Леськевич наклонился над спящим, которого, должно быть, мучили какие-то тревожные видения, потому что он сбросил с себя одеяло. У Громадзкого было худое лицо, запекшиеся губы и до ужаса впалый живот, видимо пустой уже много дней.
При виде старого одеяла, рваной рубахи, и прежде всего при виде такого пустого, изморенного голодом живота, у Леськевича сжалось сердце. Сам не зная, что он делает и что говорит, он дернул Громадзкого за руку.
— Что? — пробормотал тот сквозь сон.
— Громада, — сказал Леськевич, — ты обедал?
— Когда?.. — спросил спящий, внезапно садясь на кровати.
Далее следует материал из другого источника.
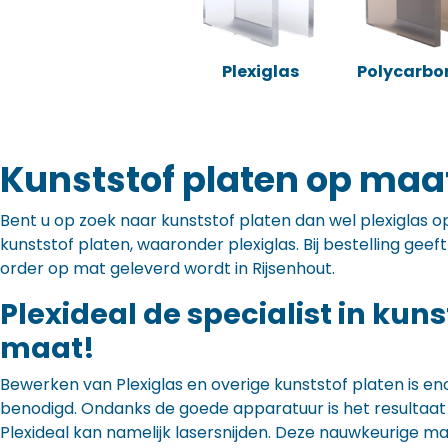
Plexiglas
Polycarbo
Kunststof platen op maat
Bent u op zoek naar kunststof platen dan wel plexiglas op 
kunststof platen, waaronder plexiglas. Bij bestelling gee
order op mat geleverd wordt in Rijsenhout.
Plexideal de specialist in kun
maat!
Bewerken van Plexiglas en overige kunststof platen is en
benodigd. Ondanks de goede apparatuur is het resultaat to
Plexideal kan namelijk lasersnijden. Deze nauwkeurige m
— Когда!.. Он спрашивает, когда он обедал!.. — повторил Леськевич, которого звали также Ипохондриком.
И так как проснувшийся товарищ с удивлением смотрел на него, Леськевич сказал:
— Ты честный человек, Громада, ты отдал в стирку белье мальчишки.
— Ну и что же?.. — спросил Громадзкий, уже придя в себя. — Ты за этим меня будишь? — добавил он.
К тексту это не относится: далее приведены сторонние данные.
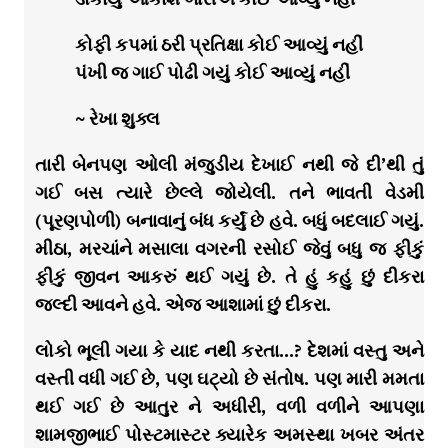
કોફી કપમાં ઠરી પ્રતિક્ષા કોઈ આવ્યું નહીં
પંખી જ ગાઈ પોઢી ગયું કોઈ આવ્યું નહીં
~ રેખા શુક્લ
તારી બેનપણ ઓલી મંજુડીય દેખાઈ નથી જે દી’થી તું
ગઈ બસ ત્યારે છેલ્લે જોયેલી. તને ભાવતી વેડમી
(પૂરણપોળી) બનાવાનું બંધ કર્યું છે હવે. બધું બદલાઈ ગયું.
મીઠા, મરચાંને મસાલા વગરની રસોઈ જેવું બધુ જ ફીકું
ફીકું જીવન આકરું થઈ ગયું છે. તે હું કહું છું દીકરા
જલ્દી આવને હવે. એજ આશામાં છું દીકરા.
લોકો ભૂલી ગયા કે યાદ નથી કરતા…? દેશમાં વસ્તુ અને
વસ્તી વધી ગઈ છે, પણ ઘટ્યો છે સંતોષ. પણ મારી મમતા
થઈ ગઈ છે આતુર ને અધીરી, વળી વળીને આપણા
શામજીભાઈ પોસ્ટમાસ્ટર ક્યારેક અમસ્થા ખબર અંતર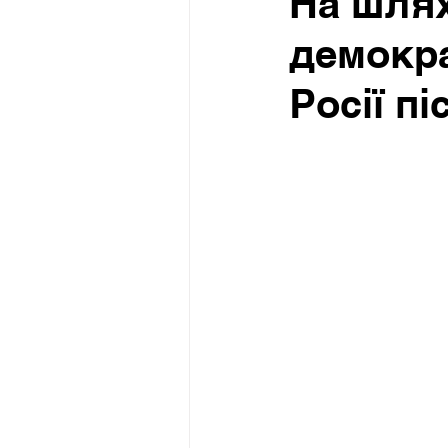
На шлях
демокра
Росії п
— Видишь ли… видишь… — бормотал совершенно смутившийся Леськевич, толком не зная, что он говорит, — видишь ли… того… Может, ты меня осмотрел бы…
И, сказав это, он устыдился собственной глупости.
— Ты болен? — спросил Громадзкий, спуская ноги с кровати.
— Да… болен… нас отравили в ресторане…
— Ну, тогда раздевайся и ложись, — сказал Громадзкий, закутываясь в свое старое одеяло и надевая на босые ноги калоши, такие же неказистые, как и одеяло.
«Какой он порядочный парень! — думал Леськевич. — А я так его обижал…»
В две минуты он разделся и лег на свою кровать. Громадзкий сел подле него и начал осмотр.
— Знаешь, Громада, я был к тебе несправедлив…
— В брюшной полости нет ничего особенного…
— Я думал, что ты скупердяй и эгоист…
— Печень нормальная… селезенка тоже…
— Но сегодня я убедился, что ты благородный человек, Громада…
— На что ты жалуешься? — спросил Громадзкий.
— Так как-то, ох… так… мне вообще нехорошо…
— Субъективные ощущения.
— Но, может быть, это симптом тяжелой болезни?.. — допытывался Леськевич.
— Ну, покажи язык… Ничего особенного… Пульс… Побойся бога, у тебя даже пульс нормальный, чего ты еще хочешь?
Леськевич вдруг поднялся и, схватив Громадзкого за руку, сказал:
— Ты на меня не сердишься за то, что я так подло поступал с тобой?
— Отстань!.. Что ты мне сделал?
— Я говорил, что ты эгоист и скопидом.
— Ба, если бы хоть мне было что копить… — прошептал Громадзкий.
— У тебя будет!.. — воскликнул Леськевич. — Завтра я дам тебе один урок и постараюсь достать другой… Будешь получать двадцать пять рублей!..
— Что с тобой стряслось? — недоумевал Громадзкий.
— Сегодня выяснилось, что я несправедливый олух… а тебе, несчастному бедняку, нечего есть!.. Ты не сердишься на меня? — говорил очень взволнованный Леськевич.
В этот момент с шумом отворилась дверь кухни и вошел Квецинский.
— Вы сошли с ума! — крикнул он, увидев Леськевича в обнимку с Громадзким, раздетых почти догола, ибо Громадзкий уронил свое одеяло, а Леськевич, которого только что выстукивали, тоже был в весьма легкомысленном туалете.
— Мы помирились с Громадой, — сказал Леськевич.
— Да я ведь даже не сердился на тебя, — заметил Громадзкий.